Migrate cassandra clusters to k8ssandra (or k8ssandra to k8ssandra) easily with automated snapshot creation + restore

Primary LanguageShellMIT LicenseMIT


This tool will allow you to migrate data between Cassandra Clusters. There are 3 scripts that will handle this task. Each script have its own purpose and usage, which i'll describe in detail below.

The create-snapshot.sh script will be sent to the Source Cassandra nodes and execute nodetool cleanup, nodetool snapshot, compress the snapshots and then send them to an S3 bucket. To be able to upload to an S3 bucket, you'll need gimme-aws-creds installed on your local machine.

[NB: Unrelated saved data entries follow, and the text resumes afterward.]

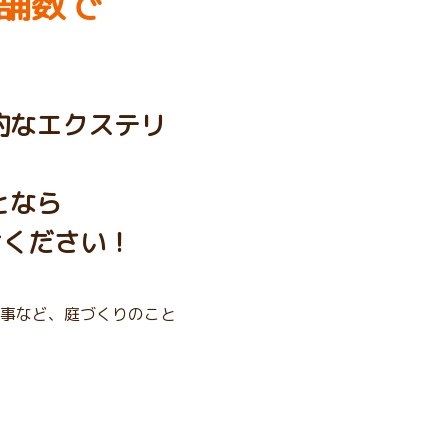
舗数で
的なエクステリ
となら
せください！
事など、庭づくりのこと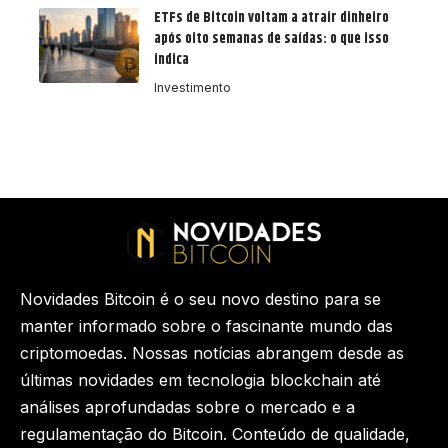
ETFs de Bitcoin voltam a atrair dinheiro
após oito semanas de saídas: o que isso
indica
Investimento
Novidades Bitcoin é o seu novo destino para se
manter informado sobre o fascinante mundo das
criptomoedas. Nossas notícias abrangem desde as
últimas novidades em tecnologia blockchain até
análises aprofundadas sobre o mercado e a
regulamentação do Bitcoin. Conteúdo de qualidade,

The <snapshot>.tar.gz file will be removed to save space after the snapshot has been uploaded to S3.

The restore-snapshot.sh script will be sent to the Target Cassandra nodes and use cqlsh to create the Keyspaces from the Source snapshot, this will also create the Tables that we need in order to start pushing the raw .db files using SSTableLoader.

All Cassandra operations are executed from cassutils docker image.

start.sh is the one (and only) script you'll execute in your local-machine. Usage described below.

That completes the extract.